Associated Press
October 22, 2001

Timor Rebel's Trial Delayed; Accused Of Killing UN Soldier

JAKARTA (AP)--The trial of a pro-Indonesian militiaman accused of killing a
New Zealand peacekeeper in East Timor was adjourned on Monday because the
defendant was too sick to attend.

Judge I Ningah Suriada said the defendant, Yacobus Bere, was receiving
treatment for a prostate complaint at a prison hospital.

The trial, which opened Monday in the Central Jakarta District Court, will
resume at an unspecified date, said Suriada.

Bere, 38, is accused of murdering Pvt. Leonard William Manning on July 24
last year in an attack by a militia patrol close to the border with
Indonesian-held West Timor. The soldier's body was mutilated.

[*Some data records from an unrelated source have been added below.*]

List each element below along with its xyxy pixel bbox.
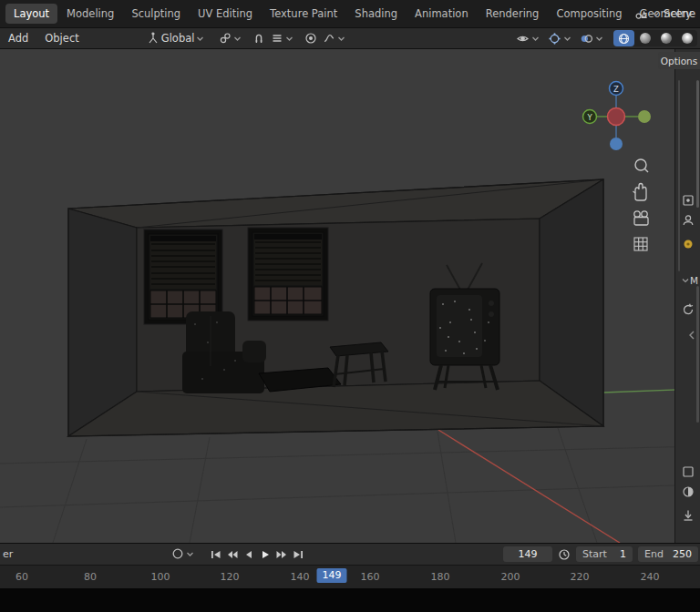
window-right: [248, 228, 328, 321]
frame-range-controls: 149 Start 1 End 250: [503, 546, 698, 562]
timeline-cropped-menu[interactable]: er: [3, 548, 13, 560]
auto-key-icon: [171, 547, 184, 560]
tab-sculpting[interactable]: Sculpting: [123, 4, 189, 24]
proportional-editing-toggle[interactable]: [302, 32, 320, 45]
ruler-tick: 100: [151, 571, 170, 583]
scene-yellow-icon[interactable]: [681, 237, 695, 251]
download-icon[interactable]: [681, 508, 695, 523]
window-left: [144, 230, 222, 324]
show-overlays-dropdown[interactable]: [577, 32, 606, 46]
gizmo-y-label: Y: [586, 113, 592, 122]
shading-material-button[interactable]: [655, 30, 676, 46]
clock-icon[interactable]: [558, 548, 571, 561]
proportional-editing-icon: [304, 32, 317, 45]
shading-rendered-button[interactable]: [676, 30, 697, 46]
chevron-down-icon: [563, 35, 571, 43]
tab-modeling[interactable]: Modeling: [58, 4, 122, 24]
rendered-shading-icon: [682, 33, 693, 44]
jump-start-icon: [210, 548, 222, 561]
scene-icon: [634, 7, 648, 21]
viewport-display-controls: [513, 30, 700, 46]
shading-solid-button[interactable]: [634, 30, 655, 46]
3d-viewport[interactable]: Z Y: [0, 49, 700, 543]
next-keyframe-icon: [275, 548, 288, 561]
ruler-tick: 60: [15, 571, 28, 583]
tab-animation[interactable]: Animation: [407, 4, 477, 24]
gizmo-z-label: Z: [613, 85, 619, 94]
ruler-tick: 200: [501, 571, 520, 583]
chevron-down-icon: [531, 35, 540, 43]
eye-icon: [516, 32, 530, 46]
chevron-down-icon: [186, 550, 194, 558]
play-reverse-button[interactable]: [241, 546, 257, 562]
options-button[interactable]: Options: [658, 52, 700, 69]
ruler-tick: 220: [571, 571, 590, 583]
playback-controls: [208, 546, 306, 562]
current-frame-value: 149: [519, 548, 538, 560]
start-label: Start: [576, 548, 607, 560]
tab-texture-paint[interactable]: Texture Paint: [262, 4, 345, 24]
gizmo-neg-y-ball[interactable]: [638, 110, 651, 123]
ruler-tick: 240: [641, 571, 660, 583]
ruler-tick: 120: [221, 571, 240, 583]
scrollbar[interactable]: [696, 286, 699, 423]
timeline-header: er: [0, 543, 700, 565]
jump-end-icon: [292, 548, 304, 561]
material-shading-icon: [661, 33, 672, 44]
play-button[interactable]: [257, 546, 273, 562]
next-keyframe-button[interactable]: [273, 546, 290, 562]
tab-rendering[interactable]: Rendering: [478, 4, 548, 24]
editor-square-icon[interactable]: [681, 193, 695, 208]
prev-keyframe-button[interactable]: [224, 546, 241, 562]
object-person-icon[interactable]: [681, 213, 695, 228]
end-frame-field[interactable]: End 250: [638, 546, 698, 562]
properties-editor-sliver: M: [674, 49, 700, 543]
tab-uv-editing[interactable]: UV Editing: [190, 4, 261, 24]
tab-layout[interactable]: Layout: [5, 4, 57, 24]
current-frame-indicator[interactable]: 149: [317, 568, 347, 583]
blender-window: Layout Modeling Sculpting UV Editing Tex…: [0, 0, 700, 612]
scene-selector[interactable]: Scene: [634, 0, 695, 27]
chevron-down-icon: [337, 35, 345, 43]
scrollbar[interactable]: [678, 80, 680, 271]
current-frame-field[interactable]: 149: [503, 546, 552, 562]
timeline-ruler[interactable]: 60 80 100 120 140 160 180 200 220 240 14…: [0, 565, 700, 588]
snap-toggle-button[interactable]: [250, 32, 268, 45]
chevron-left-icon[interactable]: [685, 328, 699, 342]
snap-with-dropdown[interactable]: [268, 32, 296, 45]
pivot-point-dropdown[interactable]: [216, 32, 244, 45]
ruler-tick: 80: [84, 571, 97, 583]
gizmo-neg-z-ball[interactable]: [610, 138, 623, 150]
jump-to-end-button[interactable]: [290, 546, 306, 562]
solid-shading-icon: [640, 33, 651, 44]
shading-wireframe-button[interactable]: [613, 30, 634, 46]
scrollbar[interactable]: [696, 80, 699, 208]
contrast-icon[interactable]: [681, 484, 695, 499]
overlays-icon: [580, 32, 593, 46]
chevron-down-icon: [595, 35, 603, 43]
add-menu[interactable]: Add: [0, 32, 36, 45]
gizmo-x-ball[interactable]: [608, 108, 625, 126]
viewport-scene: Z Y: [0, 49, 700, 543]
auto-keying-toggle[interactable]: [171, 547, 194, 560]
start-frame-field[interactable]: Start 1: [576, 546, 633, 562]
scene-name-label: Scene: [664, 7, 695, 20]
tab-compositing[interactable]: Compositing: [548, 4, 630, 24]
visibility-dropdown[interactable]: [513, 32, 542, 46]
show-gizmo-dropdown[interactable]: [545, 32, 574, 46]
bottom-black-strip: [0, 588, 700, 612]
ruler-tick: 180: [431, 571, 450, 583]
jump-to-start-button[interactable]: [208, 546, 224, 562]
chevron-down-icon: [652, 10, 660, 18]
collapsed-panel-label: M: [690, 275, 698, 286]
play-icon: [259, 548, 272, 561]
collapsed-panel-toggle[interactable]: M: [681, 273, 699, 288]
wireframe-shading-icon: [618, 33, 630, 45]
chevron-down-icon: [233, 35, 242, 43]
tab-shading[interactable]: Shading: [346, 4, 406, 24]
transform-orientation-dropdown[interactable]: Global: [144, 32, 208, 45]
object-menu[interactable]: Object: [36, 32, 87, 45]
refresh-icon[interactable]: [681, 302, 695, 317]
falloff-dropdown[interactable]: [320, 32, 348, 45]
square-icon[interactable]: [681, 464, 695, 479]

Manning was serving with a U.N. force dispatched to East Timor to restore
order after pro-Indonesian militiamen ravaged the territory when it voted for
independence from Indonesian rule in September 1999.

The militiaman, along with about 100,000 refugees, fled to neighboring West
Timor when peacekeepers arrived.

Bere has allegedly confessed to Manning's murder. If convicted, he faces a
maximum punishment of 20 years in jail.

Earlier this year, six militiaman were convicted in the murders of three U.N.
workers in West Timor for between 10 and 20 months by a Jakarta court. The
verdict's apparent leniency outraged the world body.